Freedom Seekers is a superb example of how a professional, academic historian can write a book that is both highly readable and important to society as a whole. It could serve as a model for other historians seeking to push the implications of their work beyond the academy, and it demonstrates the quality of writing required to accomplish this. Simon Newman has contributed more than most British scholars to the U.K.’s recent confrontation with its uncomfortable role in expanding and profiting from the enslavement of millions of African people. The fresh and thorough research at the heart of Freedom Seekers offers us another milestone in this confrontation.

Newman begins with “a note on language” about the correct language we should use to describe his subject. This discussion is respectful, compassionate, and empowering, and a model for further scholars determined to engage with difficult histories without perpetuating the language that oppressors used. The book then hones in on its subject through a broader assessment of restoration London and the Black community within it and leads to the main chapters of the book, which break the community of freedom seekers into categories of analysis: boys, South Asians, females, those with distinguishing “country marks,” those branded and/or shackled, those who escaped from ships, those who resided in the Thames-side communities, those working for merchants, and those in the suburbs. The book ends with an analysis of freedom seekers in colonial settings, rounding off Newman’s larger argument about the importance of London in forming aspects of the racial slavery more typically associated with the colonies.

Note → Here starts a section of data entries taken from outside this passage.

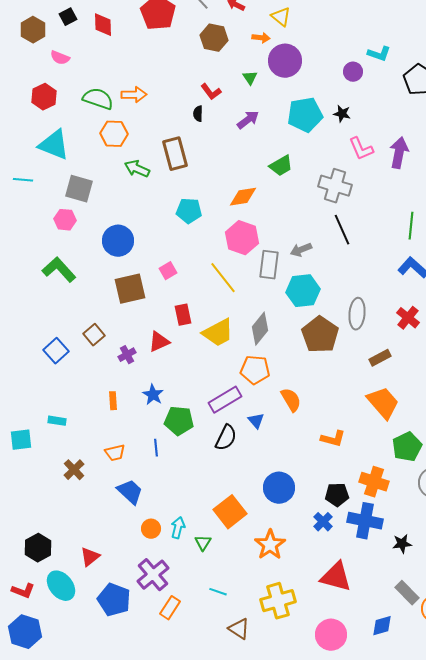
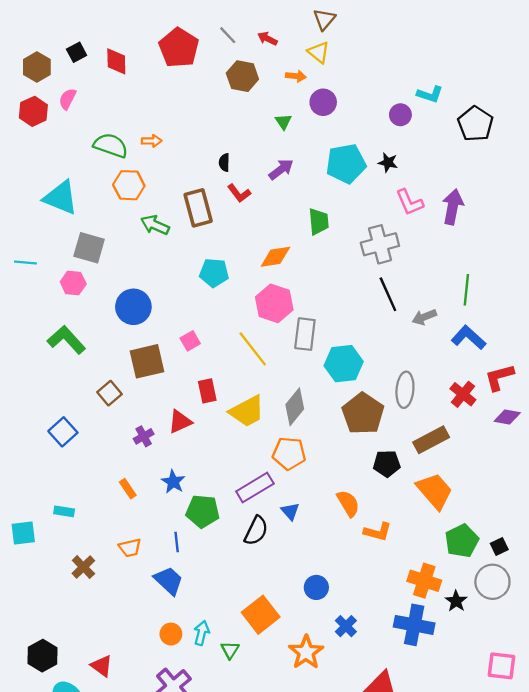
pink semicircle: (60, 58) -> (67, 99), turned 96
purple circle: (285, 61) -> (323, 102), size x0.7
red L-shape: (211, 92) -> (239, 193), moved
orange arrow: (134, 95) -> (152, 141), size x0.7
red hexagon: (44, 97) -> (33, 111), moved
green trapezoid: (281, 166) -> (319, 222), turned -65
cyan line: (23, 180) -> (25, 262), moved
gray cross: (335, 186) -> (380, 244), turned -32
gray arrow: (301, 250) -> (424, 317), moved
brown square: (94, 335) -> (110, 393), moved
brown rectangle: (380, 358) -> (431, 440), size x1.4
orange semicircle: (291, 400) -> (348, 503), moved
orange rectangle: (113, 401) -> (128, 489), turned -30
blue circle: (279, 488) -> (316, 587), size x0.7
blue trapezoid: (130, 492) -> (169, 581), moved
black pentagon: (337, 495) -> (387, 464), moved
blue cross: (323, 522) -> (346, 626), moved
black star: (402, 544) -> (456, 601), moved, turned -30
red triangle: (90, 557) -> (102, 666), turned -45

All the chapters offer well-drawn, graphic glimpses of the freedom seekers (as well as those who wished to have them found); they provide an entirely new perspective on a world made familiar to us mainly through the diary of Samuel Pepys. London is wonderfully evoked. Newman offers an especially useful and fascinating discussion of the collars that the fugitives were forced to wear and the connections these horrific practices suggest between the treatment of Africans and previous and concurrent methods of bridling animals. The research is always superbly illustrated and there are well-produced images and maps. Newman is especially authoritative on the core basis for his analysis: the runaway advertisements themselves.

A couple of points in Freedom Seekers might strike some readers as under-explored or not fully justified. I highlight them here with the explicit disclaimer that they do not detract from Newman’s achievements. First, it struck me as strange that he opted to replicate the categorization of the runaway adverts when deciding on a structure for his book. Second, what was the status of the fugitives? Were they definitely enslaved? Newman comes down firmly on the side of “yes,” without completing the analysis of the status of non-African people that would be required to prove this. Such an analysis would necessitate full engagement with the rich literature on early modern English social and economic history. Third, there is a strange sense of stasis in the historical context against which Freedom Seekers is set. Newman focuses on a 50-year period that included remarkable political, constitutional, and economic change. This was also the key period of uplift for the transatlantic trade in enslaved African people. Yet we are told very little about how this hugely important development interacted with issues in the stories Newman is telling. Did treatment of the fugitives alter as public appreciation of the escalation and entrenchment of the enslavement of Africans enslavement broadened? The late seventeenth century was a tumultuous context. The actors in this story are depicted as if they were disconnected from it.

These are either minor matters or evidence of the scale of the implications of Newman’s project. The abundant qualities of Freedom Seekers increase the chances that others will seek to use his analysis as a springboard toward answering these larger, very difficult questions. They certainly do not detract from a work that is hugely enjoyable, timely, and compelling. For all these reasons (quality of the prose, the research, the vivid re-enactment of the archive), the book deserves a wide readership. I am confident that Newman’s success will inspire his own (and future) generations of academic historians to follow in his footsteps.